Speeding up I/O on very large files in Elixir

Suraj N. Kurapati

  1. Summary
    1. Problem
      1. Approach
        1. Solution

          Summary

          Read large files as raw binary streams (instead of UTF-8) with generous caching:

          file = "path/to/very/large/file"
          io = file |> File.open!(read_ahead: 128 * 1024) # 128 KiB generous caching
          lines = io |> IO.binstream(:line)
          

          Problem

          At work today, a colleague needed to process a very large (1.5 GiB) log file, line by line, using Elixir 1.4.2 and Erlang 19.2 on Linux 3.16. A simple iex experiment yielded abysmal performance, taking 8 hours and 7 minutes to finish!

          file = "path/to/very/large/file"
          lines = file |> File.stream!
          grep = lines |> Enum.filter(&String.match?(&1, ~r/regex_to_grep/))
          

          In contrast, a similar experiment in Python 2.7.8 finished in merely 4 seconds:

          import re
          regex_to_grep = re.compile('regex_to_grep')
          file = open('path/to/very/large/file', 'r')
          grep = [line for line in file if regex_to_grep.search(line)]
          

          Approach

          My first instinct was to parallelize the grep operation, but that didn’t help:

          file = "path/to/very/large/file"
          lines = file |> File.stream!
          grep = lines |>
            Task.async_stream(&(String.match?(&1, ~r/regex_to_grep/) and &1)) |>
            Stream.map(fn {:ok, async_stream_result} -> async_stream_result end) |>
            Enum.filter(&is_binary/1)
          

          Surprised, I retreated back to a simple loop over the entire length of the file:

          file = "path/to/very/large/file"
          lines = file |> File.stream!
          num_lines = lines |> Enum.count
          

          Inconceivably, it hung again! So I now suspected that something might be wrong with that log file itself. Paging through it, I discovered an enormous sequence of NUL bytes embalmed several thousand lines deep. That was unexpected, but why should NUL bytes only affect Elixir and not Python? Were C programs immune too?

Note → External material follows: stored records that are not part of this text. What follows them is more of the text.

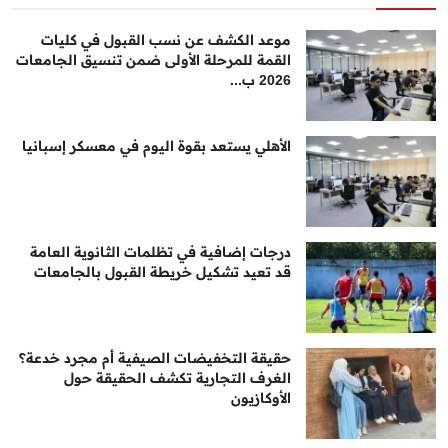
موعد الكشف عن نسب القبول في كليات
القمة للمرحلة الأولى ضمن تنسيق الجامعات
2026 ب...
الأهلي يستعد بقوة اليوم في معسكر إسبانيا
درجات إضافية في تظلمات الثانوية العامة
قد تعيد تشكيل خريطة القبول بالجامعات
حقيقة التخفيضات الصيفية أم مجرد خدعة؟
الغرف التجارية تكشف الحقيقة حول
الأوكازيون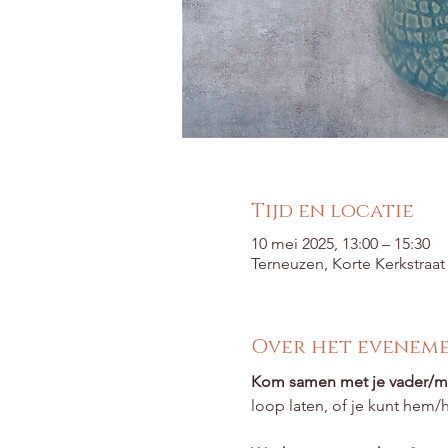
Tijd en locatie
10 mei 2025, 13:00 – 15:30
Terneuzen, Korte Kerkstraa
Over het evenem
Kom samen met je vader/
loop laten, of je kunt hem/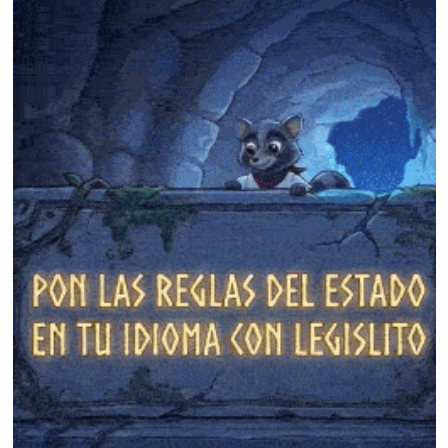
❄
❄
❄
❄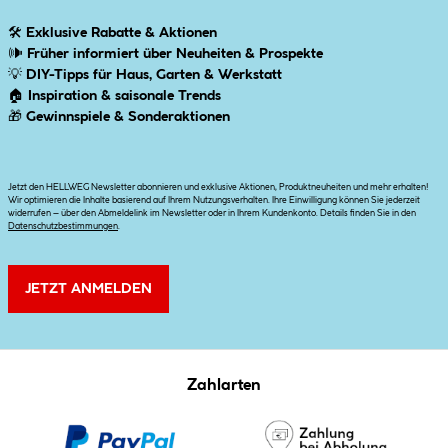
🛠
Exklusive Rabatte & Aktionen
🕪
Früher informiert über Neuheiten & Prospekte
💡
DIY-Tipps für Haus, Garten & Werkstatt
🏠
Inspiration & saisonale Trends
🎁
Gewinnspiele & Sonderaktionen
Jetzt den HELLWEG Newsletter abonnieren und exklusive Aktionen, Produktneuheiten und mehr erhalten!
Wir optimieren die Inhalte basierend auf Ihrem Nutzungsverhalten. Ihre Einwilligung können Sie jederzeit
widerrufen – über den Abmeldelink im Newsletter oder in Ihrem Kundenkonto. Details finden Sie in den
Datenschutzbestimmungen
.
JETZT ANMELDEN
Zahlarten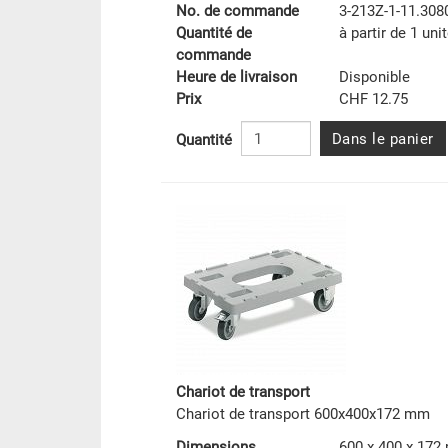
No. de commande
3-213Z-1-11.308
Quantité de
à partir de 1 uni
commande
Heure de livraison
Disponible
Prix
CHF 12.75
Dans le panier
Quantité
Chariot de transport
Chariot de transport 600x400x172 mm
Dimensions
600 x 400 x 17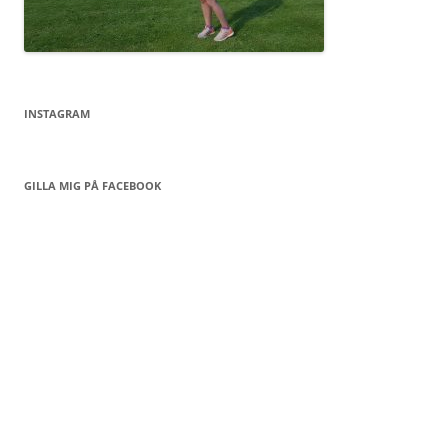
INSTAGRAM
GILLA MIG PÅ FACEBOOK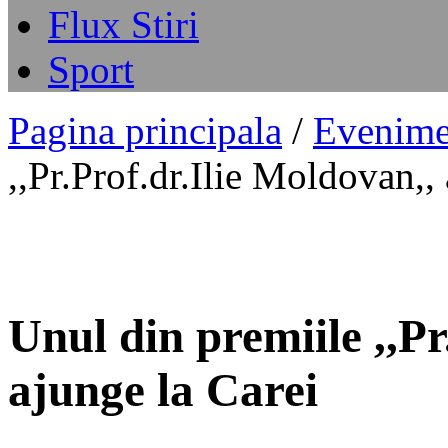
Flux Stiri
Sport
Pagina principala
/
Evenime
,,Pr.Prof.dr.Ilie Moldovan,,
Unul din premiile ,,Pr
ajunge la Carei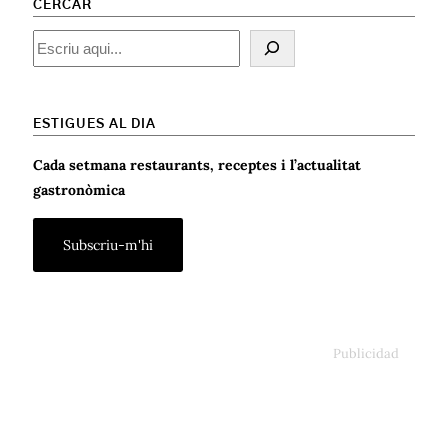
CERCAR
Cercar
ESTIGUES AL DIA
Cada setmana restaurants, receptes i l’actualitat
gastronòmica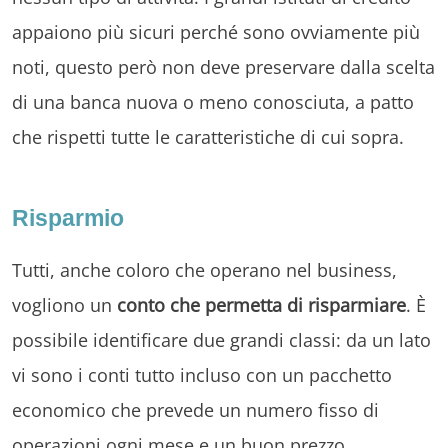
appaiono più sicuri perché sono ovviamente più
noti, questo però non deve preservare dalla scelta
di una banca nuova o meno conosciuta, a patto
che rispetti tutte le caratteristiche di cui sopra.
Risparmio
Tutti, anche coloro che operano nel business,
vogliono un
conto che permetta di risparmiare
. È
possibile identificare due grandi classi: da un lato
vi sono i conti tutto incluso con un pacchetto
economico che prevede un numero fisso di
operazioni ogni mese e un buon prezzo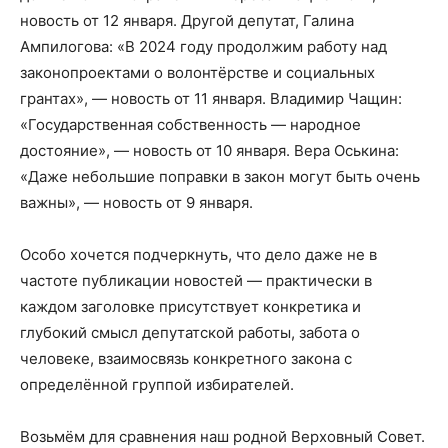
новость от 12 января. Другой депутат, Галина
Ампилогова: «В 2024 году продолжим работу над
законопроектами о волонтёрстве и социальных
грантах», — новость от 11 января. Владимир Чащин:
«Государственная собственность — народное
достояние», — новость от 10 января. Вера Оськина:
«Даже небольшие поправки в закон могут быть очень
важны», — новость от 9 января.
Особо хочется подчеркнуть, что дело даже не в
частоте публикации новостей — практически в
каждом заголовке присутствует конкретика и
глубокий смысл депутатской работы, забота о
человеке, взаимосвязь конкретного закона с
определённой группой избирателей.
Возьмём для сравнения наш родной Верховный Совет.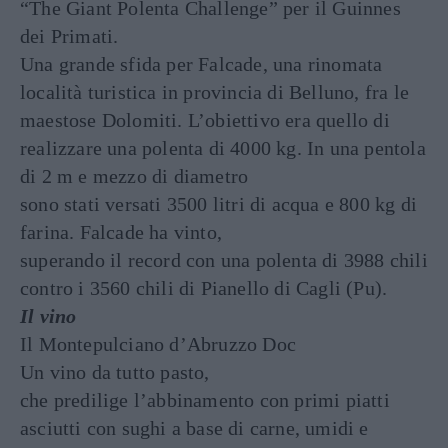
“The Giant Polenta Challenge” per il Guinnes
dei Primati.
Una grande sfida per Falcade, una rinomata
località turistica in provincia di Belluno, fra le
maestose Dolomiti. L’obiettivo era quello di
realizzare una polenta di 4000 kg. In una pentola
di 2 m e mezzo di diametro
sono stati versati 3500 litri di acqua e 800 kg di
farina. Falcade ha vinto,
superando il record con una polenta di 3988 chili
contro i 3560 chili di Pianello di Cagli (Pu).
Il vino
Il Montepulciano d’Abruzzo Doc
Un vino da tutto pasto,
che predilige l’abbinamento con primi piatti
asciutti con sughi a base di carne, umidi e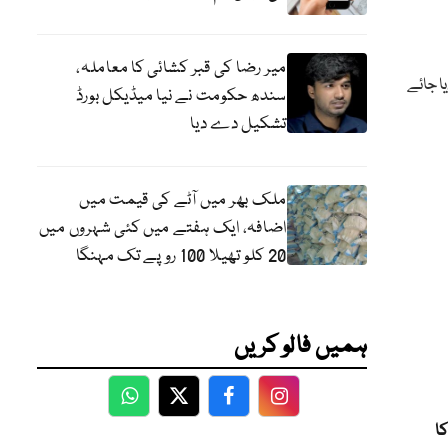
میر رضا کی قبر کشائی کا معاملہ،
دیا جائے
سندھ حکومت نے نیا میڈیکل بورڈ
تشکیل دے دیا
ملک بھر میں آٹے کی قیمت میں
اضافہ، ایک ہفتے میں کئی شہروں میں
20 کلو تھیلا 100 روپے تک مہنگا
ہمیں فالو کریں
WhatsApp
Twitter
Facebook
Facebook
کا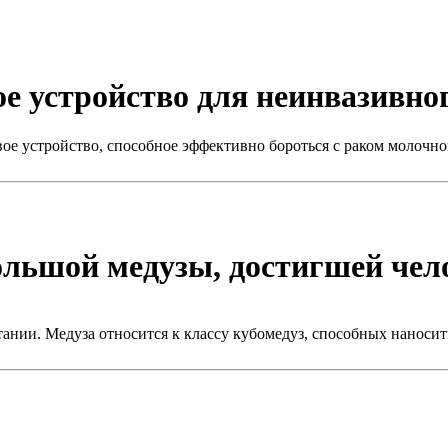
е устройство для неинвазивно
ое устройство, способное эффективно бороться с раком молочной
льшой медузы, достигшей чел
ании. Медуза относится к классу кубомедуз, способных наносит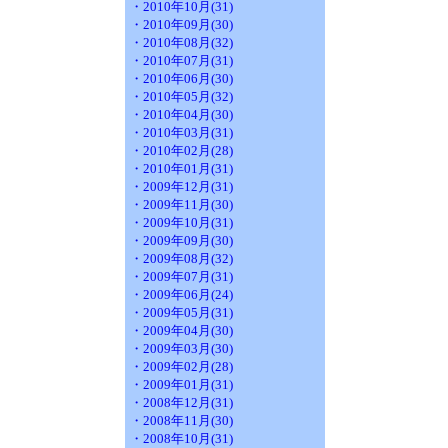
・2010年10月(31)
・2010年09月(30)
・2010年08月(32)
・2010年07月(31)
・2010年06月(30)
・2010年05月(32)
・2010年04月(30)
・2010年03月(31)
・2010年02月(28)
・2010年01月(31)
・2009年12月(31)
・2009年11月(30)
・2009年10月(31)
・2009年09月(30)
・2009年08月(32)
・2009年07月(31)
・2009年06月(24)
・2009年05月(31)
・2009年04月(30)
・2009年03月(30)
・2009年02月(28)
・2009年01月(31)
・2008年12月(31)
・2008年11月(30)
・2008年10月(31)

          $ grep -c 'regex_to_grep' path/to/very/large/file
          grep: line too long
          

          Aha! GNU Grep actually had a safeguard built-in to prevent memory exploitation by aborting on very long lines, likely elongated by that enormous NUL sequence.

          Perhaps excessive line lengths also paralyzed Elixir? To verify, I wrote my own file reader that would lazily read a single 128 KiB (32 filesystem blocks, commonly sized to be 4 KiB) sized chunk at a time and then split it into lines:

          file = "path/to/very/large/file"
          lines = file |> File.stream!([], 32 * 4096) |>
            Stream.map(&String.split(&1, ~r/(?<=\n)/)) |>
            Stream.transform("", fn lines, acc ->
              if Enum.empty?(lines) do
                if acc == "" do
                  {:halt, acc}
                else
                  {[acc], ""}
                end
              else
                # prepend previous partial line to this chunk
                [first_line | rest_lines] = lines
                lines = [acc <> first_line | rest_lines]
                acc = ""
          
                # carry any partial line at end of this chunk
                unless List.last(lines) |> String.ends_with?("\n") do
                  {lines, [acc]} = Enum.split(lines, -1)
                end
          
                {lines, acc}
              end
            end)
          num_lines = lines |> Enum.count
          

          This workaround successfully prevented the enormous NUL byte sequence from hanging Elixir (hurray!) but the overall operation took 24 minutes to complete.

          How do I optimize this further? Well, I would imagine that Elixir already uses a similar (in spirit) line splitting algorithm that is already heavily optimized, so eliminating my own would be ideal (deleted code is debugged code). In addition, I also have control over the sizing of chunks I read from the file.

          Solution

          Following this intuition, I searched the web and unearthed two disparate hints:

          1. Use IO.binstream/2 to read the file as a raw byte sequence (not as UTF-8, which is the case with IO.stream/2 and thus with File.stream!/2 as well). http://stackoverflow.com/a/31397000

          2. Ask for large chunks while reading the file to counteract the overhead of :file.read/2 and use additional buffering on top of it for performance. http://stackoverflow.com/a/9771547

          Applying these hints yielded 16x speedup, cutting execution time to 90 seconds:

          file = "path/to/very/large/file"
          io = file |> File.open!(read_ahead: 128 * 1024) # 128 KiB generous caching
          lines = io |> IO.binstream(:line)
          num_lines = lines |> Enum.count
          

          That’s actually good performance, since wc took 74 seconds to count characters:

          $ time wc path/to/very/large/file
           92474     498826 1603770580 path/to/very/large/file
          wc path/to/very/large/file  73.57s user 0.84s system 100% cpu 1:14.41 total
          

          Although this performance still pales in comparison to Python’s 4 seconds, it’s a reasonable trade-off considering the concurrency and fault-tolerance merits of Elixir over Python. Furthermore, this subpar performance might be a remnant of the underlying algorithms being used to fill buffers and split lines inside Elixir, given the similarity in execution time with wc when counting characters.